The Husband's Secret(93)
Rachel turned back to her computer screen and let her hands splay limply on the keys. She’d been waiting twenty-eight years for something that was never going to happen.
THIRTY
It had been a mistake suggesting a drink. What was she thinking? The bar was crowded with young, beautiful drunk people. Tess kept staring at them. They all looked like high school students to her, who should have been at home studying, not out on a school night, shrieking and squawking. Connor had found them a table, which was lucky, but it was right next to a row of flashing, beeping poker machines and it was clear from the panicked concentration on Connor’s face each time she spoke that he was having difficulty hearing what she was saying. Tess sipped a glass of not especially good wine and felt her head begin to ache. Her legs were sore after that long walk up the hill from Cecilia’s place. She did that one body combat class with Felicity on Tuesday nights, but she couldn’t seem to manage to fit in any other time for exercise between work and school and all of Liam’s activities. She remembered suddenly that she’d just paid one hundred and ninety dollars for a martial arts course that Liam was meant to have started in Melbourne today. Shit, shit, shit.

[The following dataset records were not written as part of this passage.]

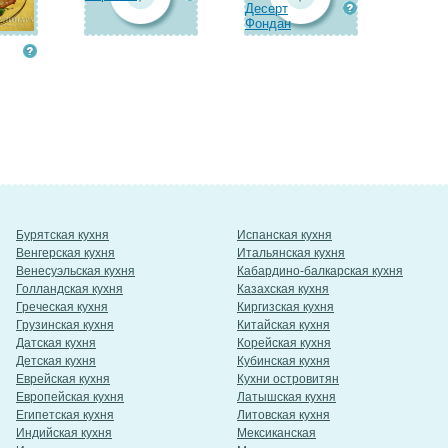
Десерт
Фондан
Бурятская кухня
Испанская кухня
Венгерская кухня
Итальянская кухня
Венесуэльская кухня
Кабардино-балкарская кухня
Голландская кухня
Казахская кухня
Греческая кухня
Киргизская кухня
Грузинская кухня
Китайская кухня
Датская кухня
Корейская кухня
Детская кухня
Кубинская кухня
Еврейская кухня
Кухни островитян
Европейская кухня
Латышская кухня
Египетская кухня
Литовская кухня
Индийская кухня
Мексиканская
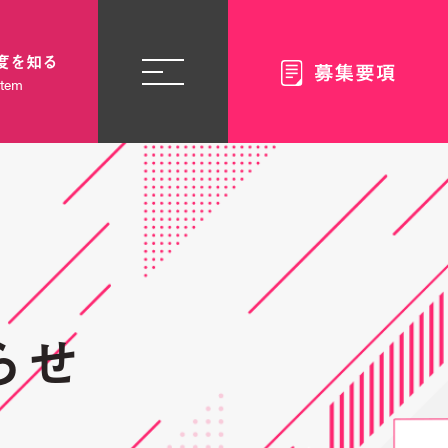
度を知る
stem
らせ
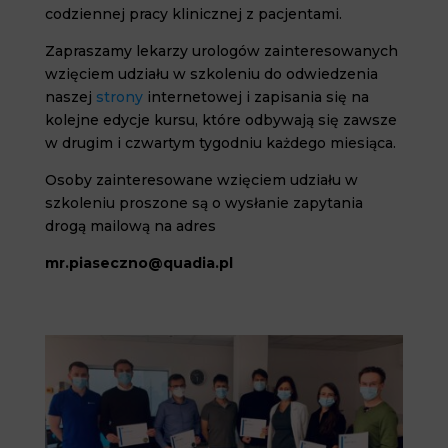
codziennej pracy klinicznej z pacjentami.
Zapraszamy lekarzy urologów zainteresowanych
wzięciem udziału w szkoleniu do odwiedzenia
naszej
strony
internetowej i zapisania się na
kolejne edycje kursu, które odbywają się zawsze
w drugim i czwartym tygodniu każdego miesiąca.
Osoby zainteresowane wzięciem udziału w
szkoleniu proszone są o wysłanie zapytania
drogą mailową na adres
mr.piaseczno@quadia.pl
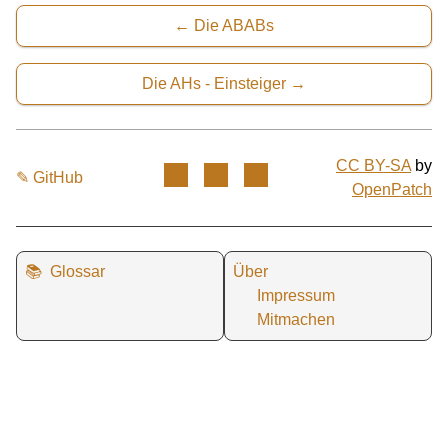
Die ABABs
Die AHs - Einsteiger
CC BY-SA
by
✎ GitHub
OpenPatch
📚
Glossar
Über
Impressum
Mitmachen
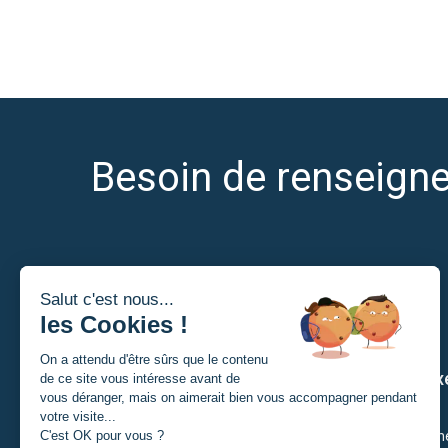
Besoin de renseign
Je suis
Nos ax
Un porteur de projet
Citoyenn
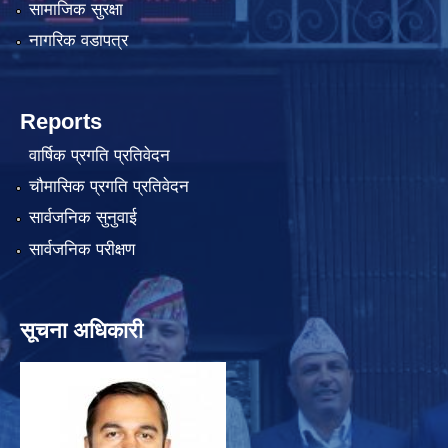
सामाजिक सुरक्षा
नागरिक वडापत्र
Reports
वार्षिक प्रगति प्रतिवेदन
चौमासिक प्रगति प्रतिवेदन
सार्वजनिक सुनुवाई
सार्वजनिक परीक्षण
सूचना अधिकारी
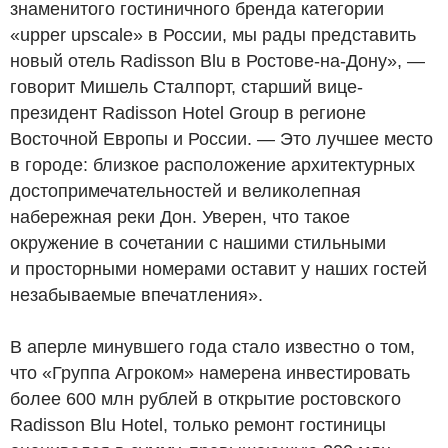
знаменитого гостиничного бренда категории
«upper upscale» в России, мы рады представить
новый отель Radisson Blu в Ростове-на-Дону», —
говорит Мишель Сталпорт, старший вице-
президент Radisson Hotel Group в регионе
Восточной Европы и России. — Это лучшее место
в городе: близкое расположение архитектурных
достопримечательностей и великолепная
набережная реки Дон. Уверен, что такое
окружение в сочетании с нашими стильными
и просторными номерами оставит у наших гостей
незабываемые впечатления».
В аперле минувшего года стало известно о том,
что «Группа Агроком» намерена инвестировать
более 600 млн рублей в открытие ростовского
Radisson Blu Hotel, только ремонт гостиницы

What was she doing here, anyway? She’d forgotten how bad Sydney’s bars were compared to Melbourne’s. That’s why there wasn’t anyone over thirty in this place. If you lived on the North Shore you had to do your drinking at home and be tucked up in bed by ten o’clock.
She missed Melbourne. She missed Will. She missed Felicity. She missed her life.
Connor leaned forward. “Liam has pretty good hand-eye coordination,” he shouted. For God’s sake, was this a parent-teacher conference now?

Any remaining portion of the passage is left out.